Car cela cloche par endroit.

  • Bon ! Tout d’abord la petit odeur sulfureuse de Warhammer plane sur le territoire de SotDL. Le côté Renaissance avec une touche de steampunk, les professions/voies simple ou avancé, le chaos et les démons…
  • Des dizaines de voies professionnelles à profusion mais la répartition par niveau limite grandement le plaisir du tri-classé. Le plus grand nombre de voies se trouve en effet dans le troisième tier de la progression. Il faudra donc patienter et user ses guêtres dans des aventures de niveaux, nivelées donc, avant d’atteindre les voies de master. Personnellement, je trouve qu’il est nettement plus amusant de partir avec un tri-classé à la mode D&D ou COF dés la création. Cela donne du corps et de l’épaisseur rôlistique au personnage.
  • Ca reste un jeu à niveau ! Et donc a progression coordonnée qui cadre les histoires et leur niveau de puissance comme dans un jeu vidéo.
  • Il y a des combos qui peuvent massacrer un scénario ou laisser des personnages sur le côté. Inversement il y a des combos-roleplay qui s’ennuieront dans nombre de scénars officiels.
  • On dit souvent que SotDL est plus flexible qu’un D&D : poudre au yeux à mon avis car de nombreuses professions ont du mal à se caler dans son univers un peu fouillis, façon puzzle de PDF à 2 euros, en raison des descriptions dispersée dans de nombreux suppléments.
  • Une noirceur permanente qui finit par tourner en rond. Le tout est très bien écrit, mais difficile de voir la lumière de l’espoir.
  • Trop de suppléments ajoutant trop de mécaniques. La complétude est finalement trop fragmentée en terme de production (déjà deux compagnons).
  • Schwalb devrait ouvrir son esprit à des co-auteur !
  • C’est quoi ce système d’écran PDF ?

Voilà c’est l’histoire de la mariée qui était trop belle. Une danse et puis on retourne au buffet.
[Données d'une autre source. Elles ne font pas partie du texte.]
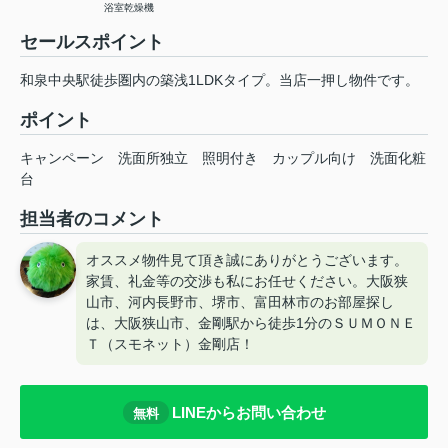
浴室乾燥機
セールスポイント
和泉中央駅徒歩圏内の築浅1LDKタイプ。当店一押し物件です。
ポイント
キャンペーン
洗面所独立
照明付き
カップル向け
洗面化粧
台
担当者のコメント
オススメ物件見て頂き誠にありがとうございます。
家賃、礼金等の交渉も私にお任せください。大阪狭
山市、河内長野市、堺市、富田林市のお部屋探し
は、大阪狭山市、金剛駅から徒歩1分のＳＵＭＯＮＥ
Ｔ（スモネット）金剛店！
LINEからお問い合わせ
無料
Conclusion d’un rescapé de la possession démoniaque.

Shadow of the Demon Lord est tout de même une réussite tout en étant un miroir aux alouettes
Swchalb a produit un travail remarquable de synthèse. Il est allé chercher les meilleures idées de droite et de gauche, il a dégraissé les systèmes des ténors du moment, construit un univers fourre-tout à forte potentialité et n’a cessé de produire du contenu. 
Mais voilà, je trouve personnellement qu’il arrive après la bataille tout en commettant de petites erreurs dans le livre de base, corrigées par un trop plein de suppléments. 
Selon moi, une Version 2 compilant le meilleur des suppléments (notamment l’approche des voies différenciées dés le niveau 1), adossée à un supplément décrivant le monde d’Url serait la meilleure chose à venir pour éliminer les défauts de la première mouture.